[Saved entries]
|---|
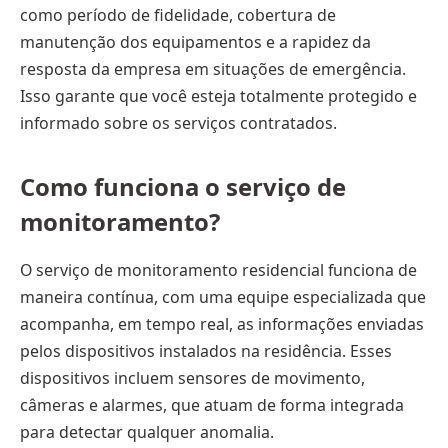
como período de fidelidade, cobertura de
manutenção dos equipamentos e a rapidez da
resposta da empresa em situações de emergência.
Isso garante que você esteja totalmente protegido e
informado sobre os serviços contratados.
Como funciona o serviço de
monitoramento?
O serviço de monitoramento residencial funciona de
maneira contínua, com uma equipe especializada que
acompanha, em tempo real, as informações enviadas
pelos dispositivos instalados na residência. Esses
dispositivos incluem sensores de movimento,
câmeras e alarmes, que atuam de forma integrada
para detectar qualquer anomalia.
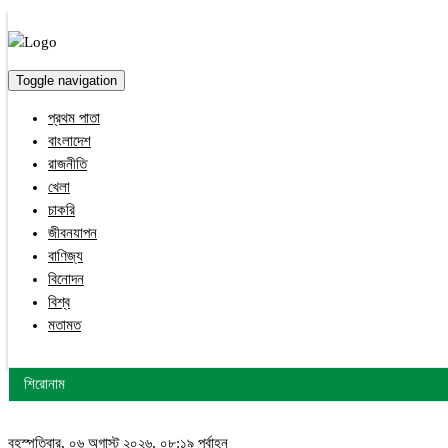
Toggle navigation
প্রথম পাতা
বাংলাদেশ
রাজনীতি
খেলা
চাকরি
জীবনযাপন
বাণিজ্য
বিনোদন
বিশ্ব
মতামত
শিরোনাম
বৃহস্পতিবার, ০৬ অগাস্ট ২০২৬, ০৮:১৯ পূর্বাহ্ন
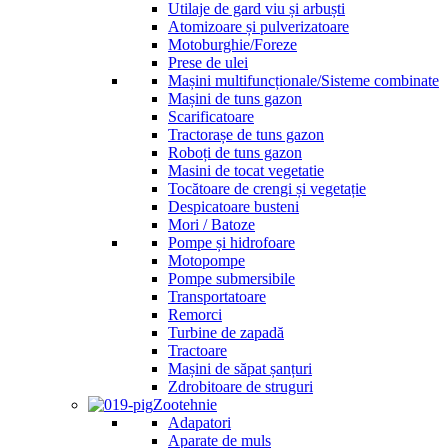
Utilaje de gard viu și arbuști
Atomizoare și pulverizatoare
Motoburghie/Foreze
Prese de ulei
Mașini multifuncționale/Sisteme combinate
Mașini de tuns gazon
Scarificatoare
Tractorașe de tuns gazon
Roboți de tuns gazon
Masini de tocat vegetatie
Tocătoare de crengi și vegetație
Despicatoare busteni
Mori / Batoze
Pompe și hidrofoare
Motopompe
Pompe submersibile
Transportatoare
Remorci
Turbine de zapadă
Tractoare
Mașini de săpat șanțuri
Zdrobitoare de struguri
Zootehnie
Adapatori
Aparate de muls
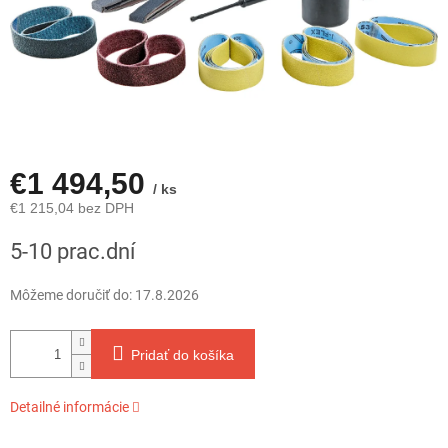
€1 494,50
/ ks
€1 215,04 bez DPH
Jednotková
5-10 prac.dní
cena:
Môžeme doručiť do:
17.8.2026
Pridať do košíka
Detailné informácie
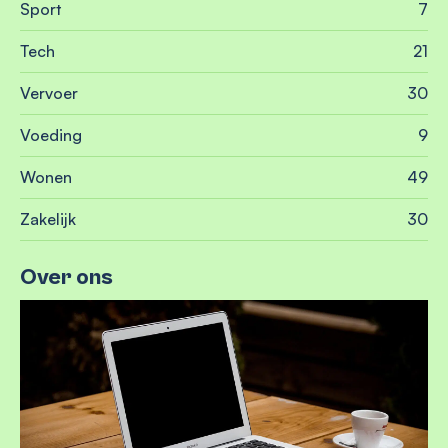
Sport
7
Tech
21
Vervoer
30
Voeding
9
Wonen
49
Zakelijk
30
Over ons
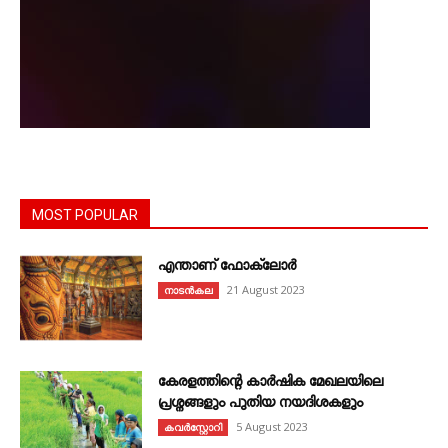
MOST POPULAR
എന്താണ്‌ ഫോക്‌ലോർ
21 August 2023
നാടൻകല
കേരളത്തിന്റെ കാർഷിക മേഖലയിലെ
പ്രശ്നങ്ങളും പുതിയ നയദിശകളും
5 August 2023
കവര്‍സ്റ്റോറി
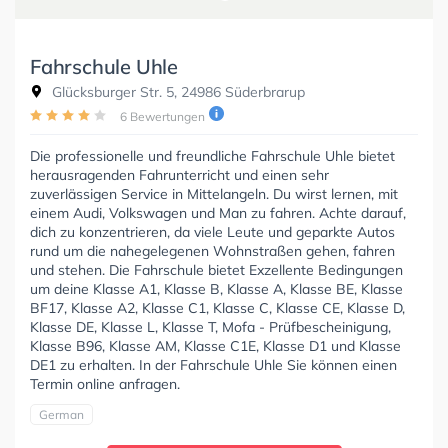
Fahrschule Uhle
Glücksburger Str. 5, 24986 Süderbrarup
6 Bewertungen
Die professionelle und freundliche Fahrschule Uhle bietet
herausragenden Fahrunterricht und einen sehr
zuverlässigen Service in Mittelangeln. Du wirst lernen, mit
einem Audi, Volkswagen und Man zu fahren. Achte darauf,
dich zu konzentrieren, da viele Leute und geparkte Autos
rund um die nahegelegenen Wohnstraßen gehen, fahren
und stehen. Die Fahrschule bietet Exzellente Bedingungen
um deine Klasse A1, Klasse B, Klasse A, Klasse BE, Klasse
BF17, Klasse A2, Klasse C1, Klasse C, Klasse CE, Klasse D,
Klasse DE, Klasse L, Klasse T, Mofa - Prüfbescheinigung,
Klasse B96, Klasse AM, Klasse C1E, Klasse D1 und Klasse
DE1 zu erhalten. In der Fahrschule Uhle Sie können einen
Termin online anfragen.
German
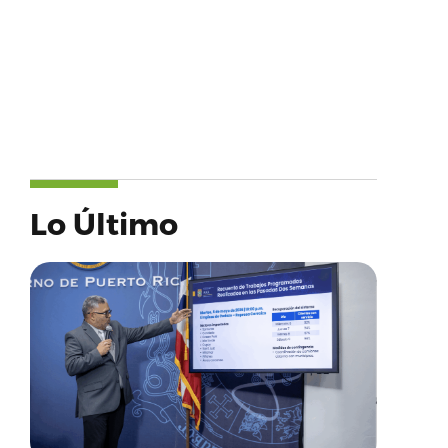
Lo Último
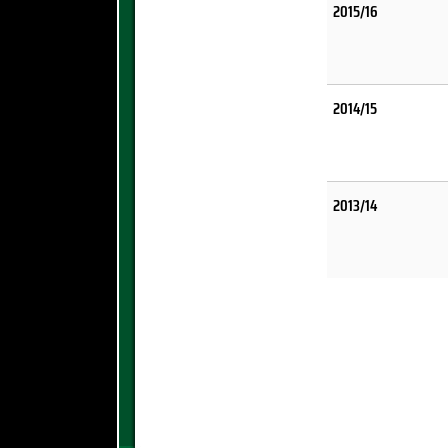
2015/16
2014/15
2013/14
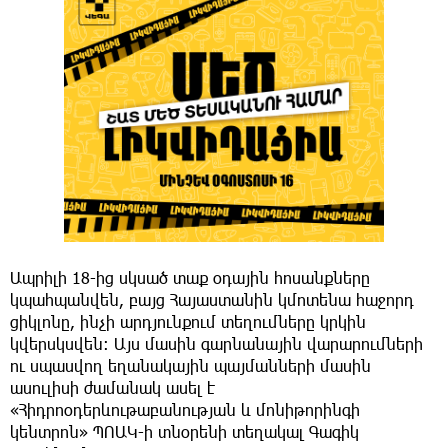
Ապրիլի 18-ից սկսած տաք օդային հոսանքները
կպահպանվեն, բայց Հայաստանին կմոտենա հաջորդ
ցիկլոնը, ինչի արդյունքում տեղումները կրկին
կվերսկսվեն: Այս մասին գարնանային վարարումների
ու սպասվող եղանակային պայմանների մասին
ասուլիսի ժամանակ ասել է
«Հիդրոօդերևութաբանության և մոնիթորինգի
կենտրոն» ՊՈԱԿ-ի տնօրենի տեղակալ Գագիկ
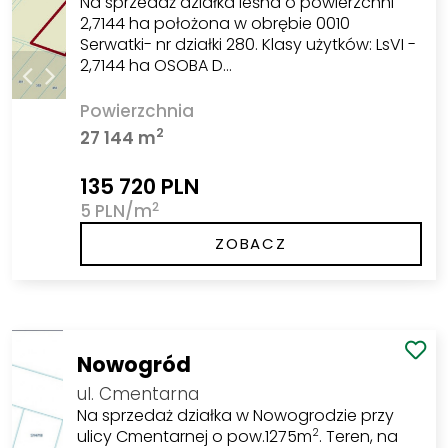
Na sprzedaż działka leśna o powierzchni
2,7144 ha położona w obrębie 0010
Serwatki- nr działki 280. Klasy użytków: LsVI -
2,7144 ha OSOBA D…
Powierzchnia
2
27 144 m
135 720 PLN
2
5 PLN/m
ZOBACZ
Nowogród
ul. Cmentarna
Na sprzedaż działka w Nowogrodzie przy
ulicy Cmentarnej o pow.1275m
. Teren, na
2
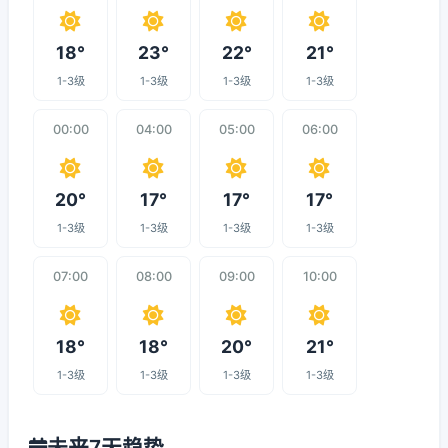
18°
23°
22°
21°
1-3级
1-3级
1-3级
1-3级
00:00
04:00
05:00
06:00
20°
17°
17°
17°
1-3级
1-3级
1-3级
1-3级
07:00
08:00
09:00
10:00
18°
18°
20°
21°
1-3级
1-3级
1-3级
1-3级
未来7天趋势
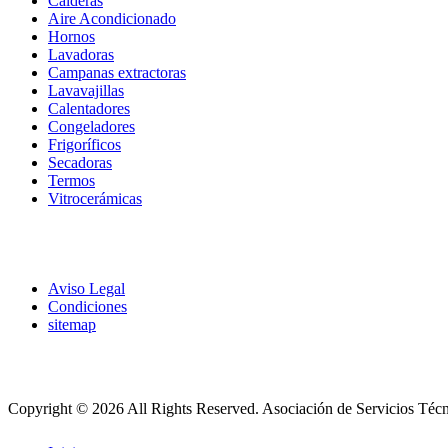
Calderas
Aire Acondicionado
Hornos
Lavadoras
Campanas extractoras
Lavavajillas
Calentadores
Congeladores
Frigoríficos
Secadoras
Termos
Vitrocerámicas
Aviso Legal
Condiciones
sitemap
Copyright © 2026 All Rights Reserved.
Asociación de Servicios Téc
|---|
▶ [GOAL OF THE EXERCISE] All entries above should be returned exactly, apart from their pictures.

▶ [RESULT OF THE EXERCISE]
como período de fidelidade, cobertura de
manutenção dos equipamentos e a rapidez da
resposta da empresa em situações de emergência.
Isso garante que você esteja totalmente protegido e
informado sobre os serviços contratados.
Como funciona o serviço de
monitoramento?
O serviço de monitoramento residencial funciona de
maneira contínua, com uma equipe especializada que
acompanha, em tempo real, as informações enviadas
pelos dispositivos instalados na residência. Esses
dispositivos incluem sensores de movimento,
câmeras e alarmes, que atuam de forma integrada
para detectar qualquer anomalia.
Toggle navigation
প্রথম পাতা
বাংলাদেশ
রাজনীতি
খেলা
চাকরি
জীবনযাপন
বাণিজ্য
বিনোদন
বিশ্ব
মতামত
শিরোনাম
বৃহস্পতিবার, ০৬ অগাস্ট ২০২৬, ০৮:১৯ পূর্বাহ্ন
Utilaje de gard viu și arbuști
Atomizoare și pulverizatoare
Motoburghie/Foreze
Prese de ulei
Mașini multifuncționale/Sisteme combinate
Mașini de tuns gazon
Scarificatoare
Tractorașe de tuns gazon
Roboți de tuns gazon
Masini de tocat vegetatie
Tocătoare de crengi și vegetație
Despicatoare busteni
Mori / Batoze
Pompe și hidrofoare
Motopompe
Pompe submersibile
Transportatoare
Remorci
Turbine de zapadă
Tractoare
Mașini de săpat șanțuri
Zdrobitoare de struguri
Zootehnie
Adapatori
Aparate de muls
€1 494,50
/ ks
€1 215,04 bez DPH
Jednotková
5-10 prac.dní
cena:
Môžeme doručiť do:
17.8.2026
Pridať do košíka
Detailné informácie
Sport
7
Tech
21
Vervoer
30
Voeding
9
Wonen
49
Zakelijk
30
Over ons
MOST POPULAR
എന്താണ്‌ ഫോക്‌ലോർ
21 August 2023
നാടൻകല
കേരളത്തിന്റെ കാർഷിക മേഖലയിലെ
പ്രശ്നങ്ങളും പുതിയ നയദിശകളും
5 August 2023
കവര്‍സ്റ്റോറി
Fahrschule Uhle
Glücksburger Str. 5, 24986 Süderbrarup
6 Bewertungen
Die professionelle und freundliche Fahrschule Uhle bietet
herausragenden Fahrunterricht und einen sehr
zuverlässigen Service in Mittelangeln. Du wirst lernen, mit
einem Audi, Volkswagen und Man zu fahren. Achte darauf,
dich zu konzentrieren, da viele Leute und geparkte Autos
rund um die nahegelegenen Wohnstraßen gehen, fahren
und stehen. Die Fahrschule bietet Exzellente Bedingungen
um deine Klasse A1, Klasse B, Klasse A, Klasse BE, Klasse
BF17, Klasse A2, Klasse C1, Klasse C, Klasse CE, Klasse D,
Klasse DE, Klasse L, Klasse T, Mofa - Prüfbescheinigung,
Klasse B96, Klasse AM, Klasse C1E, Klasse D1 und Klasse
DE1 zu erhalten. In der Fahrschule Uhle Sie können einen
Termin online anfragen.
German
Lo Último
2015/16
2014/15
2013/14
Ապրիլի 18-ից սկսած տաք օդային հոսանքները
կպահպանվեն, բայց Հայաստանին կմոտենա հաջորդ
ցիկլոնը, ինչի արդյունքում տեղումները կրկին
կվերսկսվեն: Այս մասին գարնանային վարարումների
ու սպասվող եղանակային պայմանների մասին
ասուլիսի ժամանակ ասել է
«Հիդրոօդերևութաբանության և մոնիթորինգի
կենտրոն» ՊՈԱԿ-ի տնօրենի տեղակալ Գագիկ
Na sprzedaż działka leśna o powierzchni
2,7144 ha położona w obrębie 0010
Serwatki- nr działki 280. Klasy użytków: LsVI -
2,7144 ha OSOBA D…
Powierzchnia
2
27 144 m
135 720 PLN
2
5 PLN/m
ZOBACZ
Nowogród
ul. Cmentarna
Na sprzedaż działka w Nowogrodzie przy
ulicy Cmentarnej o pow.1275m
. Teren, na
2
18°
23°
22°
21°
1-3级
1-3级
1-3级
1-3级
00:00
04:00
05:00
06:00
20°
17°
17°
17°
1-3级
1-3级
1-3级
1-3级
07:00
08:00
09:00
10:00
18°
18°
20°
21°
1-3级
1-3级
1-3级
1-3级
未来7天趋势
Calderas
Aire Acondicionado
Hornos
Lavadoras
Campanas extractoras
Lavavajillas
Calentadores
Congeladores
Frigoríficos
Secadoras
Termos
Vitrocerámicas
Aviso Legal
Condiciones
sitemap
Copyright © 2026 All Rights Reserved.
Asociación de Servicios Téc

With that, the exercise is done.